-- What is being asked --
Would you print, word for word, only the lines running from the line with "leiderschapscapaciteiten. Een and" to the last line of the entries, without the pictures?

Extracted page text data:
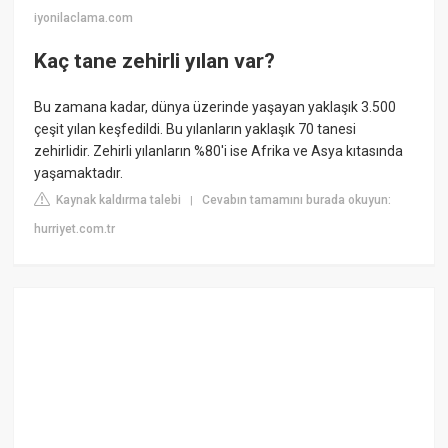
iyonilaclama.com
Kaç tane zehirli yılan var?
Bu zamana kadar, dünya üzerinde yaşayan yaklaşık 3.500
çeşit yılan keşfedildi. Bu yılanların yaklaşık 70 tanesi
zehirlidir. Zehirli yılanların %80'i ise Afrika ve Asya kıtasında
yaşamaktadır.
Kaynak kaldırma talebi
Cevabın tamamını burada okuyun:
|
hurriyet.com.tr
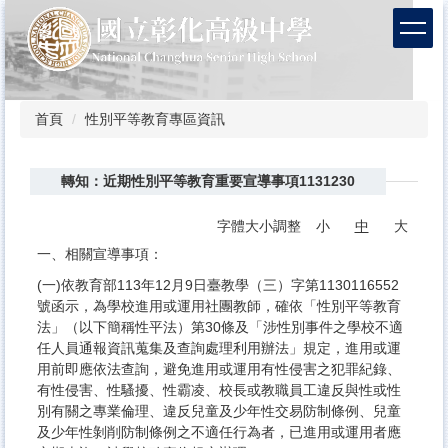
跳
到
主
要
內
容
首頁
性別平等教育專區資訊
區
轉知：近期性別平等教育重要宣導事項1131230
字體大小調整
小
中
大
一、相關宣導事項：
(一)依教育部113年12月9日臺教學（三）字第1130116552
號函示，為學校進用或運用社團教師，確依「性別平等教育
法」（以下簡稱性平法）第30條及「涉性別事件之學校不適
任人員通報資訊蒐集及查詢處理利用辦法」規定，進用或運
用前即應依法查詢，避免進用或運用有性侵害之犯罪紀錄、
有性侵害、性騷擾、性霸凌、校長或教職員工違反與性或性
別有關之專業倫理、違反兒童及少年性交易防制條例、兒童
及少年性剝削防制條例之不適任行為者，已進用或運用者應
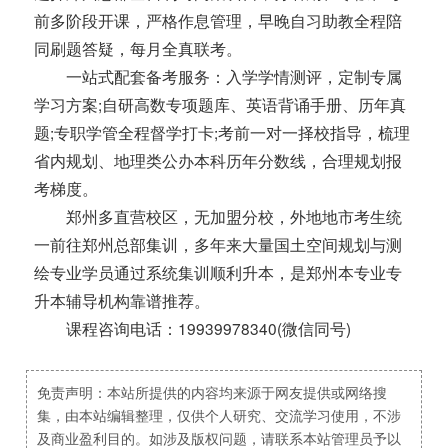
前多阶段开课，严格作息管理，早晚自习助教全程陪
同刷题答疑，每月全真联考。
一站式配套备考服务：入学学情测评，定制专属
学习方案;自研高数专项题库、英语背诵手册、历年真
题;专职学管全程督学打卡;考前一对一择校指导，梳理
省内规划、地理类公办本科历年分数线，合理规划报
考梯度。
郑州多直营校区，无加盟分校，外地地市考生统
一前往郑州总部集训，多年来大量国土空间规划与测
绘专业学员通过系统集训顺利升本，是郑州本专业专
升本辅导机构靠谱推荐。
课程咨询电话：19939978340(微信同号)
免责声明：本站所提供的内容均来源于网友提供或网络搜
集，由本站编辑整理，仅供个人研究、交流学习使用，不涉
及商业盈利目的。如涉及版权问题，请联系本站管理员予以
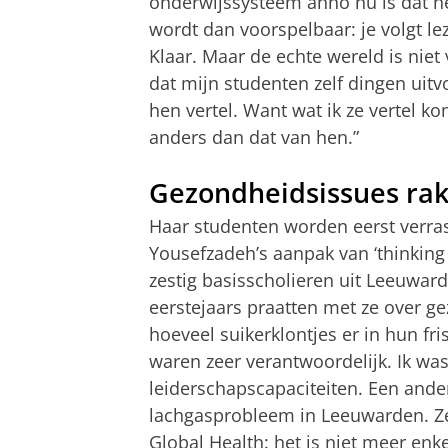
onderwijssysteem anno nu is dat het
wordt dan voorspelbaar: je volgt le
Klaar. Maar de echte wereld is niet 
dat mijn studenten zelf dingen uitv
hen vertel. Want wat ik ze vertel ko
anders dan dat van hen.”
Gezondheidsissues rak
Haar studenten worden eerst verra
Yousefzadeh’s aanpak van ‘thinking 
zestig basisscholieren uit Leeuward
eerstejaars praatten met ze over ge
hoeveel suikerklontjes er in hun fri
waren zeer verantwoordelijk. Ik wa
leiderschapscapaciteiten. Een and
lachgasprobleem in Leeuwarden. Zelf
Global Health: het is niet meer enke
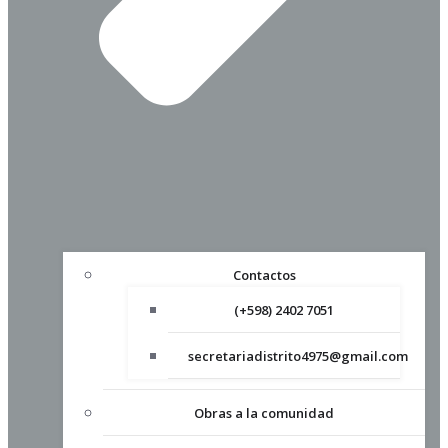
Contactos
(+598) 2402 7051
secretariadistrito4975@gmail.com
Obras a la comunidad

-- Exercise result --
leiderschapscapaciteiten. Een and
lachgasprobleem in Leeuwarden. Zelf
Global Health: het is niet meer enke
Contactos
(+598) 2402 7051
secretariadistrito4975@gmail.com
Obras a la comunidad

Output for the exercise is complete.